Thailand’s central bank cut its key interest rate by a quarter-point to a record low on Wednesday, as the economy is set to contract more than expected due to weaker domestic demand and tourism amid the coronavirus pandemic.
The Monetary Policy Committee of Bank of Thailand voted 4-3 to cut the policy rate to 0.50 percent from 0.75 percent, with immediate effect. Three members voted to hold the rate at 0.75 percent.
This was the third reduction in rates this year.
GDP is expected to fall more than expected as pandemic has weighed on tourism and exports. Due to rising unemployment, consumption and private investment decreased further.
The economy had contracted 1.8 percent in the first quarter, which was the fastest decline in more than eight years.

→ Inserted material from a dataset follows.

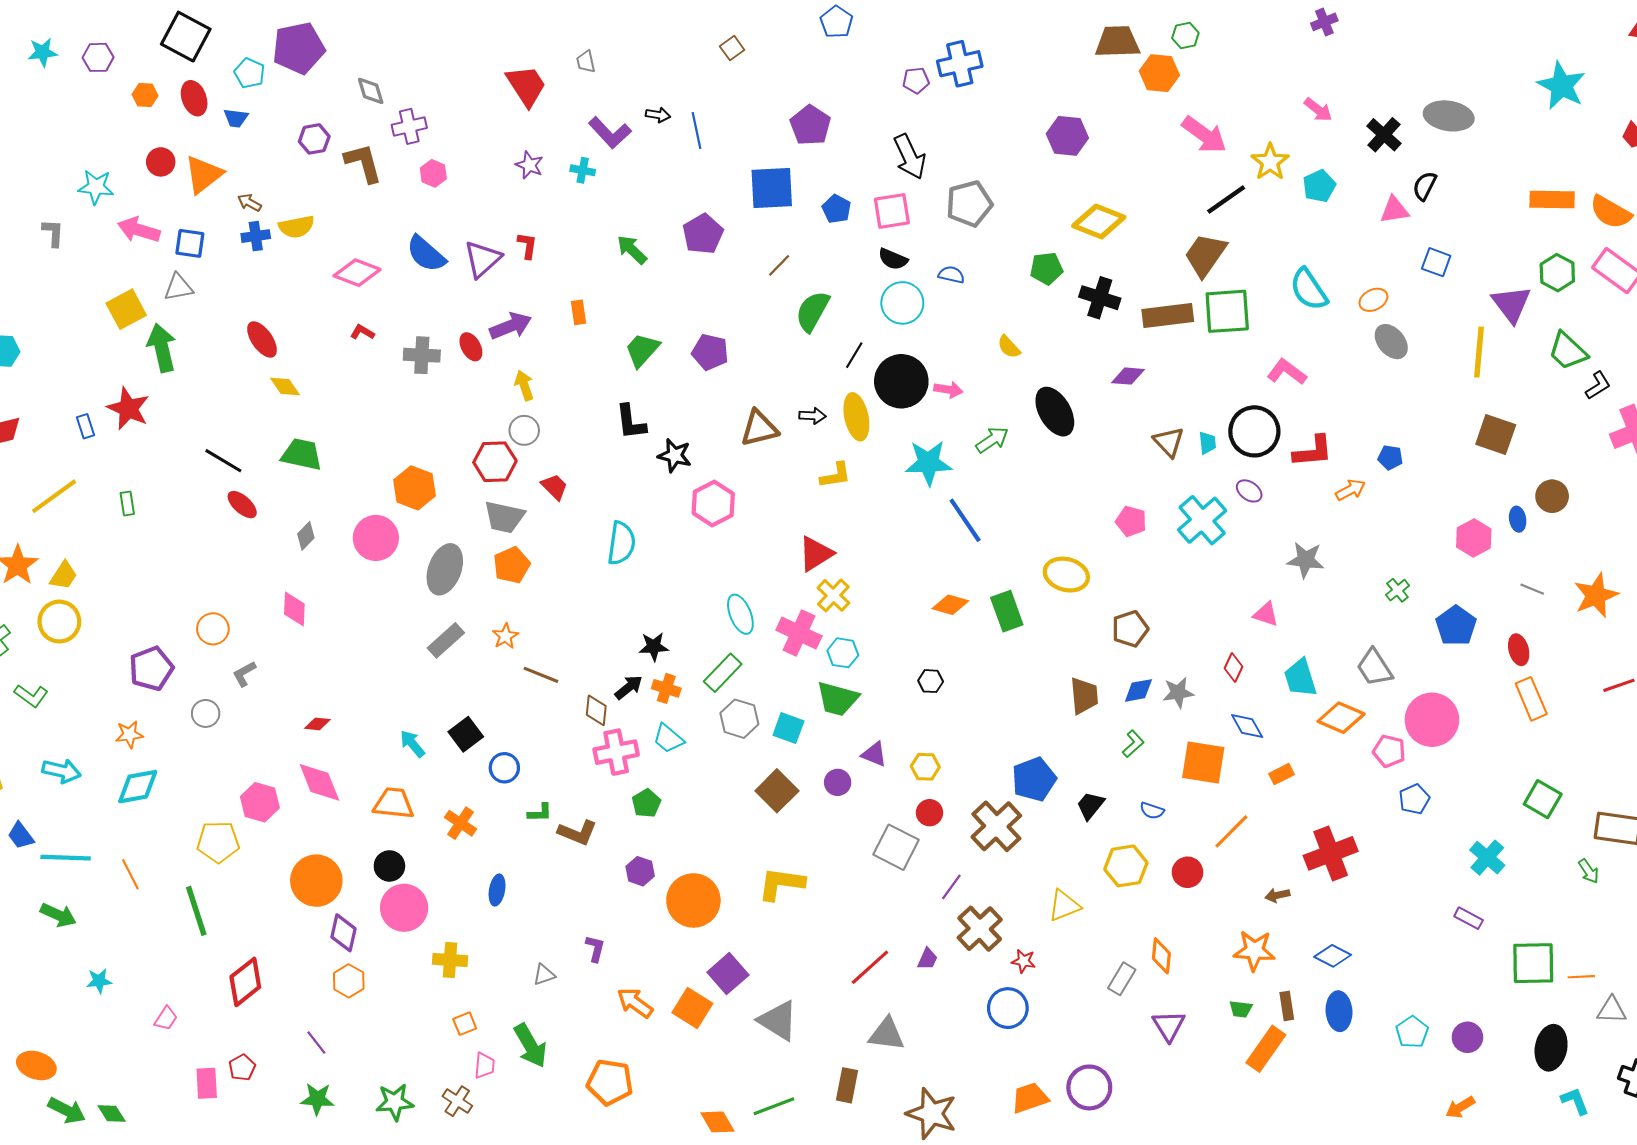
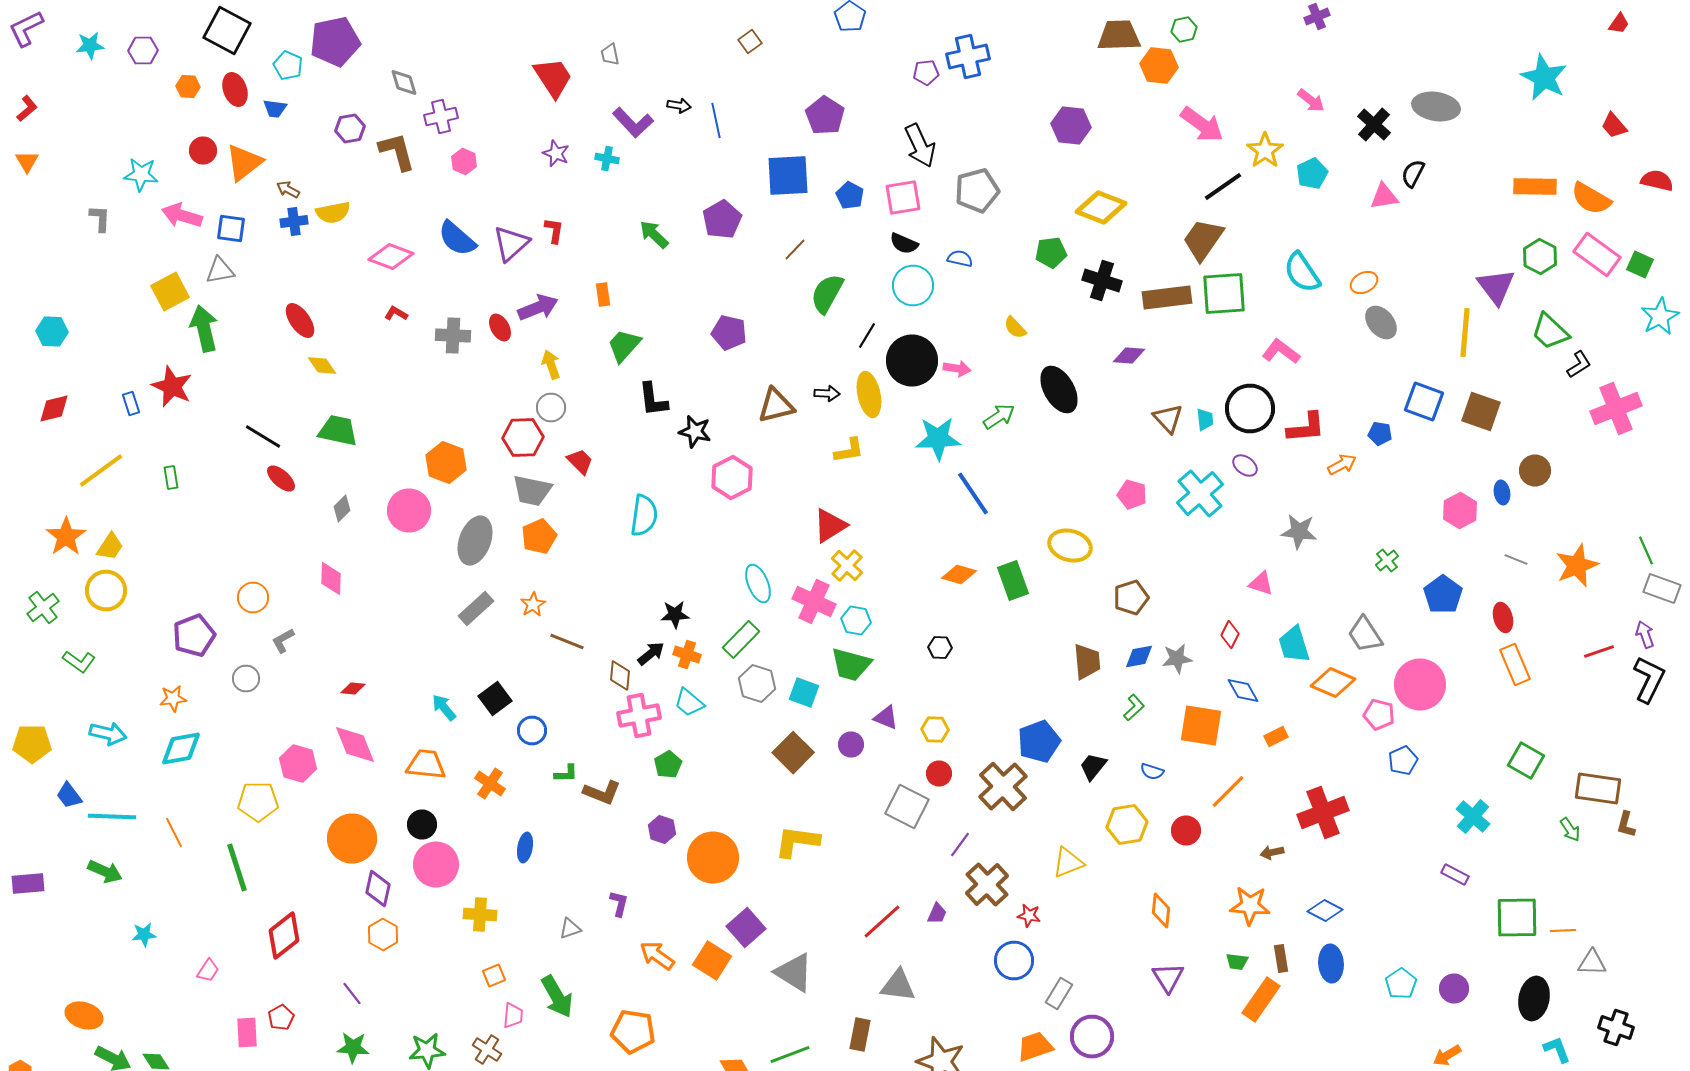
blue square: (1436, 262) -> (1424, 402), moved, size x1.4
green trapezoid: (642, 350) -> (624, 346), moved
gray rectangle: (1122, 979) -> (1059, 994), moved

The committee observed that timely fiscal measures are required to support employment and small and medium sized enterprises.
Due to lower energy prices, the annual average of headline inflation would be more negative in 2020 than the previous assessment, the bank noted.
The bank said it will monitor developments in economic growth, inflation and financial stability and the impact of the coronavirus and vowed to use additional appropriate monetary policy tools if necessary.
With the policy rate now not much above zero, the central bank will soon need to turn its attention to non-conventional policy options, Gareth Leather, an economist at Capital Economics, said.